2014年になってもゲスト投稿をリンク獲得手段として利用しているなら、たぶんやめておいた方がいい。なぜって、時間とともにますますスパムっぽい手法になってきているし、あなたがゲスト投稿をたくさん行っているなら、本当にろくでもない業者と付き合いがあることになるからだ。
だから作業は終わらせよう。ゲスト投稿は終わった。それはあまりにもスパムっぽくなってしまった。個人的に保証しても良いと思える人や良く知っている人でない限り、普通はゲスト投稿を引き受けない方がいい。同じように、リンク獲得戦略としてゲスト投稿やゲスト投稿サイト、またはゲスト投稿SEOに頼るのはお勧めしない。
もうお分かりだろうが、人々にリーチするためのかつての頼れる手法は崩壊した。それがどんなにスパムっぽくなってしまったかを考えると、Googleのウェブスパムチームがゲスト投稿の将来にもっと懐疑的な目を向けることを望む。

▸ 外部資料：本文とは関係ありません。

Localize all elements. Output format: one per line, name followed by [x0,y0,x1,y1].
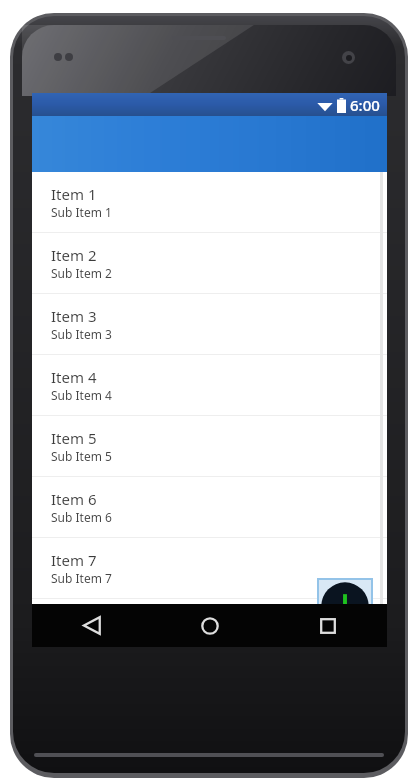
button[interactable]: Item 1 [32,172,387,232]
staticText: Sub Item 6 [51,509,112,525]
button[interactable]: Item 5 [32,416,387,476]
button[interactable]: Home [151,604,269,647]
staticText: Sub Item 2 [51,265,112,281]
button[interactable]: Item 6 [32,477,387,537]
staticText: 6:00 [350,95,380,115]
staticText: Sub Item 5 [51,448,112,464]
button[interactable]: Add [318,579,372,633]
staticText: Sub Item 1 [51,204,112,220]
staticText: Item 5 [51,428,97,448]
button[interactable]: Back [32,604,151,647]
button[interactable]: Item 3 [32,294,387,354]
staticText: Item 4 [51,367,97,387]
staticText: Item 2 [51,245,97,265]
staticText: Item 1 [51,184,97,204]
staticText: Sub Item 7 [51,570,112,586]
staticText: Item 6 [51,489,97,509]
button[interactable]: Item 7 [32,538,387,598]
staticText: Sub Item 3 [51,326,112,342]
button[interactable]: Item 4 [32,355,387,415]
staticText: Item 3 [51,306,97,326]
staticText: Item 7 [51,550,97,570]
button[interactable]: Item 2 [32,233,387,293]
button[interactable]: Item 8 [32,599,387,604]
staticText: Sub Item 4 [51,387,112,403]
button[interactable]: Recent apps [269,604,387,647]
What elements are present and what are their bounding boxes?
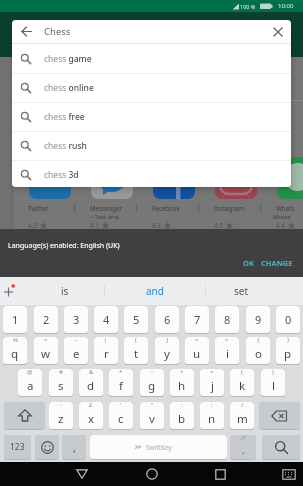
button[interactable]: 8: [215, 306, 239, 334]
button[interactable]: &: [79, 369, 103, 397]
staticText: u: [193, 346, 201, 362]
staticText: q: [11, 346, 19, 362]
button[interactable]: ~: [64, 337, 88, 365]
button[interactable]: 4: [94, 306, 118, 334]
staticText: ;: [211, 402, 213, 409]
staticText: Language(s) enabled: English (UK): [8, 241, 120, 251]
button[interactable]: [259, 402, 300, 430]
button[interactable]: 123: [4, 435, 31, 460]
button[interactable]: 7: [185, 306, 209, 334]
button[interactable]: /: [230, 402, 254, 430]
staticText: -: [60, 402, 62, 409]
staticText: x: [88, 411, 95, 427]
staticText: w: [41, 346, 51, 362]
button[interactable]: ): [261, 369, 285, 397]
staticText: e: [73, 346, 80, 362]
staticText: 0: [285, 312, 292, 327]
staticText: Messe: [273, 213, 291, 221]
staticText: v: [149, 411, 155, 427]
staticText: i: [226, 346, 229, 362]
staticText: 3: [73, 312, 80, 327]
button[interactable]: 2: [34, 306, 58, 334]
button[interactable]: set: [206, 277, 276, 305]
staticText: f: [119, 378, 123, 394]
button[interactable]: 0: [276, 306, 300, 334]
staticText: %: [13, 337, 18, 344]
button[interactable]: ]: [155, 337, 179, 365]
button[interactable]: .!?: [230, 435, 256, 460]
button[interactable]: £: [79, 402, 103, 430]
button[interactable]: }: [276, 337, 300, 365]
staticText: p: [284, 346, 292, 362]
button[interactable]: CHANGE: [258, 255, 296, 270]
staticText: chess online: [44, 82, 94, 94]
staticText: o: [255, 346, 262, 362]
staticText: 7: [194, 312, 201, 327]
button[interactable]: [68, 462, 96, 486]
button[interactable]: chess rush: [12, 131, 291, 160]
staticText: =: [210, 369, 214, 376]
staticText: 100 %: [240, 3, 256, 10]
button[interactable]: [275, 462, 303, 486]
button[interactable]: @: [18, 369, 42, 397]
button[interactable]: [264, 20, 291, 43]
button[interactable]: [262, 435, 300, 460]
staticText: 1: [12, 312, 19, 327]
button[interactable]: [138, 462, 166, 486]
button[interactable]: SwiftKey: [90, 435, 227, 460]
button[interactable]: [: [124, 337, 148, 365]
button[interactable]: is: [30, 277, 100, 305]
staticText: +: [180, 369, 184, 376]
staticText: n: [208, 411, 216, 427]
button[interactable]: 6: [155, 306, 179, 334]
staticText: {: [257, 337, 260, 344]
button[interactable]: +: [170, 369, 194, 397]
button[interactable]: [206, 462, 234, 486]
button[interactable]: OK: [236, 255, 260, 270]
button[interactable]: and: [117, 277, 193, 305]
button[interactable]: -: [49, 402, 73, 430]
staticText: -: [151, 369, 153, 376]
staticText: (: [241, 369, 243, 376]
staticText: [: [135, 337, 137, 344]
button[interactable]: ": [140, 402, 164, 430]
staticText: 4.3: [28, 221, 37, 230]
button[interactable]: 9: [246, 306, 270, 334]
staticText: h: [178, 378, 186, 394]
button[interactable]: [12, 20, 40, 43]
button[interactable]: -: [140, 369, 164, 397]
staticText: &: [89, 369, 94, 376]
button[interactable]: ^: [34, 337, 58, 365]
button[interactable]: #: [49, 369, 73, 397]
button[interactable]: chess free: [12, 102, 291, 131]
button[interactable]: [4, 402, 45, 430]
button[interactable]: ;: [200, 402, 224, 430]
staticText: chess free: [44, 111, 85, 123]
staticText: OK: [243, 258, 254, 268]
button[interactable]: |: [94, 337, 118, 365]
staticText: :: [181, 402, 183, 409]
button[interactable]: >: [215, 337, 239, 365]
button[interactable]: :: [170, 402, 194, 430]
button[interactable]: 1: [3, 306, 27, 334]
button[interactable]: %: [3, 337, 27, 365]
button[interactable]: ,: [62, 435, 86, 460]
button[interactable]: *: [109, 369, 133, 397]
button[interactable]: 5: [124, 306, 148, 334]
button[interactable]: (: [230, 369, 254, 397]
staticText: Facebook: [152, 204, 180, 212]
staticText: j: [211, 378, 214, 394]
staticText: CHANGE: [261, 258, 293, 268]
staticText: ]: [166, 337, 168, 344]
button[interactable]: chess online: [12, 73, 291, 102]
button[interactable]: chess 3d: [12, 160, 291, 187]
button[interactable]: [35, 435, 59, 460]
button[interactable]: {: [246, 337, 270, 365]
button[interactable]: chess game: [12, 44, 291, 73]
button[interactable]: <: [185, 337, 209, 365]
button[interactable]: ': [109, 402, 133, 430]
staticText: set: [234, 284, 249, 298]
button[interactable]: =: [200, 369, 224, 397]
staticText: s: [58, 378, 64, 394]
button[interactable]: 3: [64, 306, 88, 334]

NGなのは「ゲスト投稿」そのものではなく「SEO目的のゲスト投稿」
ただ、上記の引用からも分かるようにCutts氏はすべての「ゲスト投稿」をダメだといっているわけではなく、あくまでSEO目的のスパム的な手法を問題視しています。
私は細部にこだわることで大局を疎かにしようととしているわけではない。ゲスト投稿をするに相応しい理由はまだまだたくさんある(露出やブランディング、リーチの増加、コミュニティなど)。そういった理由はGoogle以前から存在し、これからも続いていくだろう。そして、間違いなく素晴らしく、高い技術を持ったゲスト投稿者は存在している。
ただ膨大な低品質ないしスパムっぽいサイトが、リンク獲得戦略として「ゲスト投稿」にしがみついていること、そして、ゲスト投稿を行うもっとスパムっぽいを企みを見かけることを強調したいだけだ。だから、誰かが手を伸ばしてきてゲスト投稿記事を提案したら、懐疑的な態度をとること(または少なくとも警戒すること)を勧める。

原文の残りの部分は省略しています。